She still does not move. He tries again.
"You should be resting."
"I have trouble sleeping," she almost retorts.
Silence, again. The pipe organ should fill in this space.
"How so?" he asks, and he knows he should not pry. "Was it my music that disturbed you?" He had played the violin in the other room just moments ago, and was preparing to rest for the day. He was not aware that the Guarneri could carry on through the walls as the organ did.
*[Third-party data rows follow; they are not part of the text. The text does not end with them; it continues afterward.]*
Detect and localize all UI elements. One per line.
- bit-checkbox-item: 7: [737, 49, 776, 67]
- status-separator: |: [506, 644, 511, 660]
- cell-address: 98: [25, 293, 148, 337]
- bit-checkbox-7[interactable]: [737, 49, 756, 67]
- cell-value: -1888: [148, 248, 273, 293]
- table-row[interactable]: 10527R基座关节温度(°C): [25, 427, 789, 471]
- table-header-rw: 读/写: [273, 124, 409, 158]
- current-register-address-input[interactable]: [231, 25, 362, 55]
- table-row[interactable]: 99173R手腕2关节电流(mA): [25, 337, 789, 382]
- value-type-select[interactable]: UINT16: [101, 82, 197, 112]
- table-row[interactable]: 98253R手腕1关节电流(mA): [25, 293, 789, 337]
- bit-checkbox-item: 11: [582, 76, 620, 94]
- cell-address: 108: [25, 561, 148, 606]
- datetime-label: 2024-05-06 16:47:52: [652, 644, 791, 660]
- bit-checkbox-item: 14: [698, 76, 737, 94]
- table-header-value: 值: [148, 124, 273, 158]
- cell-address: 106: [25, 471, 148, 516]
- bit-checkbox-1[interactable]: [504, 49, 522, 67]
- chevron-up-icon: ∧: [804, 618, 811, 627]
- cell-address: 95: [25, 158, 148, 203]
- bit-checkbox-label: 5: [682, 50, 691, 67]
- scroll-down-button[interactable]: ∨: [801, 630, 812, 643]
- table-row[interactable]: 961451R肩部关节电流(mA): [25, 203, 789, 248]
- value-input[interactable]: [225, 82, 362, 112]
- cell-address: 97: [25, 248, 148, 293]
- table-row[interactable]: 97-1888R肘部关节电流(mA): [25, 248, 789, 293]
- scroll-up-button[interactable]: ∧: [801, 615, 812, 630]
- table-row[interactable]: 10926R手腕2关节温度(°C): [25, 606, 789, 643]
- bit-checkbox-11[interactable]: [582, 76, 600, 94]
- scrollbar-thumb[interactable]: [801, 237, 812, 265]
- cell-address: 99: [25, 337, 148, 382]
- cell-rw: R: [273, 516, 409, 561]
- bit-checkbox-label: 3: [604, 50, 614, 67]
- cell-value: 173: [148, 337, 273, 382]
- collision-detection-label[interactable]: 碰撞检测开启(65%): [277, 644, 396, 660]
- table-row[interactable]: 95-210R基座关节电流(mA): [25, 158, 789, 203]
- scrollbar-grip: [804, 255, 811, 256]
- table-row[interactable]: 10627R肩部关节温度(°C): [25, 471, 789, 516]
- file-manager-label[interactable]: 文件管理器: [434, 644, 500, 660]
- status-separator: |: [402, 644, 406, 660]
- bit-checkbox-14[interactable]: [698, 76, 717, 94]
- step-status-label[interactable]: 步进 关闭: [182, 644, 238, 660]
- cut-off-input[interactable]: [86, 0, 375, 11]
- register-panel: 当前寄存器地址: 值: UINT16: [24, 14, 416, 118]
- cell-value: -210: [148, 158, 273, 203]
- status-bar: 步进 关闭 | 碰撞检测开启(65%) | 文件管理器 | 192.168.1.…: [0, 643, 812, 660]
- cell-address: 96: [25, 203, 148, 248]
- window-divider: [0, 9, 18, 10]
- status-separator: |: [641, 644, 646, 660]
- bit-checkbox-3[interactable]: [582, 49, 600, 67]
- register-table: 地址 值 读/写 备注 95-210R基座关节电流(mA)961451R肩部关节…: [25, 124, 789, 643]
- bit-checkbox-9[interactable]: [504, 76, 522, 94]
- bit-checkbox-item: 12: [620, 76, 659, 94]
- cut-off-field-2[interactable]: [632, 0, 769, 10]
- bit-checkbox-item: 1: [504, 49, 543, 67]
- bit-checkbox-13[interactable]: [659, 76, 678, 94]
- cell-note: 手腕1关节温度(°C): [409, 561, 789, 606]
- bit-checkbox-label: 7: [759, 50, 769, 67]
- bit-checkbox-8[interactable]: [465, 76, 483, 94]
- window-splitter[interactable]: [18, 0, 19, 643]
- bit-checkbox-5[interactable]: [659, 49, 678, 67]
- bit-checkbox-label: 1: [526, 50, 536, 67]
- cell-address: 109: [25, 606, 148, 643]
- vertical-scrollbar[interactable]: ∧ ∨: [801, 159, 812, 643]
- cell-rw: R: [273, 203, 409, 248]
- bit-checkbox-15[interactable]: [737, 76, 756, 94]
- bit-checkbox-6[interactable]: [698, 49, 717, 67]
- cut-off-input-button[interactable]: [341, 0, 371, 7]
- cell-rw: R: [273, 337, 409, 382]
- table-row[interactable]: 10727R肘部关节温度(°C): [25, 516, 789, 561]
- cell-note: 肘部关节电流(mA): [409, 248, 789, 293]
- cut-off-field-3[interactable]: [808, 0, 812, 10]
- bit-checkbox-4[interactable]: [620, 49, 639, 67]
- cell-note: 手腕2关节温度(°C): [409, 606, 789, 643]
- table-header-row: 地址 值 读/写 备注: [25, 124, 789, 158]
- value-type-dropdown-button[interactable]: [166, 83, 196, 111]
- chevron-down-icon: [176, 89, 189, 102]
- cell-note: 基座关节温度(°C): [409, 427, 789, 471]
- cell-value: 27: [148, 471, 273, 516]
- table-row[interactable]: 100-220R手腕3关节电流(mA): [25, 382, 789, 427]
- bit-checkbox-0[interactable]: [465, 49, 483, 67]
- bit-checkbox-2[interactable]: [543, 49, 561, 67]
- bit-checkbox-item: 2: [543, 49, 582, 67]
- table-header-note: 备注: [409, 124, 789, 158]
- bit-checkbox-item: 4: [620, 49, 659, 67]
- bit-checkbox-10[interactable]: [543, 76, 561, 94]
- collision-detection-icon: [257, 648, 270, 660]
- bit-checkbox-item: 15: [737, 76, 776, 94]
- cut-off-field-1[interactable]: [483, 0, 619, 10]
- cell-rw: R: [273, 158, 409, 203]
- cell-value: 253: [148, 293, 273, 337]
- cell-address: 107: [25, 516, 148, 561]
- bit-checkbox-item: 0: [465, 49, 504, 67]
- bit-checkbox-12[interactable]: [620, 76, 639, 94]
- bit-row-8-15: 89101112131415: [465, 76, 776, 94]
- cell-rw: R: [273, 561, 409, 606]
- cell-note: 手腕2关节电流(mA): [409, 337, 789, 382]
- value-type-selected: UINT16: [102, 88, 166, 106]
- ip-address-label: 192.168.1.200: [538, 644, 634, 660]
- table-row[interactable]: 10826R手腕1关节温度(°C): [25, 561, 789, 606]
She shakes her head, looking down at the floor. "No, it wasn’t that."
"Ah."
She is averting her gaze, and his mind tumbles into that abyss of dark thought. She loathes you, and loathes how you look, that face of yours which could not belong to any man at all. But not four days ago had she burned his mask, and they watched with a sombre silence as the porcelain melted into liquid ash into the embers of the fireplace within the Louis-Philippe room. She had not said a word, that evening, and went straight to bed. He had thought she was asleep, and if she had been, it may have been the first night that she slept in his home.
And he still remains unsure. It was nearing a count of two weeks.
"This place is…very isolating," she comments again, as if to fill in the space they left behind.
"I had been able to manage thus far," he replies, absentmindedly. "Though your company has made me realise that the sudden absence of my self-inflicted solitude can be worthwhile."
"Oh."
A pang of fear hits him. He did not mean to have such a deep truth escape him, and he clambers for a salve to his embarrassment, but she responds to him first.
"Even after…?" And she looks at him now, across the dark; though they remain a few paces away, he feels as if she is standing right before him.
He gulps. Even after I’ve seen your face? Even after I took your soul, and tore it apart?
"Even after that." To see her again, for another day more, he would have his soul shattered and put together over and over again.
Her expression is unreadable. His eyes must have said everything that his words could not say, for she fumbles with the cloth of an old nightgown (and it still puzzled him why she still wore it, when he had bough her a plethora of clothing to suit her needs for as long as she stayed here) and struggles with her words as he did with his own. It gives him some comfort.
"Can you stay with me?" she asks. "Just for tonight."
A shot of a thrill lances through his chest, and he is puzzled before he is left wanting. "Stay…with you?" he parrots dismally, as if the words did not leave her and would be better with him.
"I would mean just stay with me, as in, keep me company," she clarifies, obviously flustered; she sighs, and that nervousness releases itself as he approaches her carefully. "It’s very lonely here, Erik, and it scares me. And I thought maybe having someone with me wouldn’t make it seem so frightening."
He pauses to regard her, and it does not feel right for her to ask this of him. How much had he robbed of her, and how much has he yet to take away? What pitying, horrid creature is he to ruin something he loves so horribly?
"Very well," he answers, and he makes no sound as he follows her into the Louis-Philippe room.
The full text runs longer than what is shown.